Some metacommunicative signals are nonverbal. The term kinesics, referring to body motion communication and occasionally employed by Bateson, was first used in 1952 by Ray Birdwhistell, an anthropologist who wished to study how people communicate through posture, gesture, stance, and movement. Part of Birdwhistell's work involved filming people in social situations and analyzing them to show different levels of communication not clearly seen otherwise. Birdwhistell's research was influenced by Margaret Mead and Gregory Bateson; all three were participants in the Macy Conferences in Group Processes, and both Birdwhistell and Bateson were part of a later multidisciplinary collaboration, The Natural History of an Interview.

From 1952–1962, Bateson directed a research project on communication.

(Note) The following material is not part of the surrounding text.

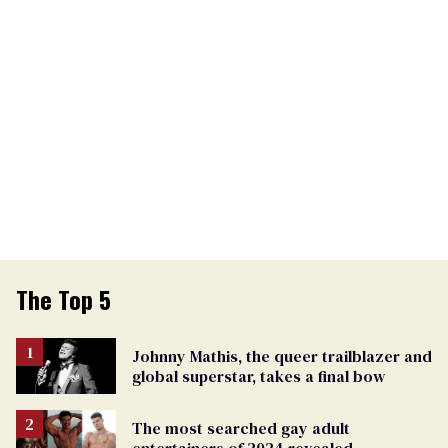
The Top 5
Johnny Mathis, the queer trailblazer and
global superstar, takes a final bow
The most searched gay adult
entertainers of 2024 revealed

This paid particular attention to logical paradoxes including Russell's paradox 1901 and to Bertrand Russell's Theory of Types, Russell's solution to it. Bateson and his associates here pioneered the concept of meta-communication - something that means different (often contradictory) things at different levels. Meta-communication is thought to be a characteristic feature of complex systems.

==Studies and areas of research==

===Meta-language and logic===
In 1975, Frits Staal related the term to the metalanguage concept that is found in logic both in Western and Indian traditions. Staal considered the term metalanguage, or its German or Polish equivalent, to have been introduced in 1933 by the logician Alfred Tarski, whom he credits with having made apparent its real significance.

Russell's 1902 solution to his logical paradox comes in large part from the so-called vicious circle principle, that no propositional function can be defined prior to specifying the function's scope of application. In other words, before a function can be defined, one must first specify exactly those objects to which the function will apply (the function's domain). For example, before defining that the predicate "is a prime number", one first needs to define the collection of objects that might possibly satisfy the predicate, namely the set, N, of natural numbers. It functions as a formal definition of the function of meta-communication in communication.

===Ivan Pavlov: Context as meta-signaling about primary signal===
Ivan Pavlov had learned that the ringing of the bell signaled "food is on the way" in his experiment in which dogs were trained to salivate upon hearing a bell ring. This was accomplished by ringing a bell just prior to feeding the dogs. After repeating this procedure for some time it was found that the dogs would salivate after hearing the bell - without the need for food being presented.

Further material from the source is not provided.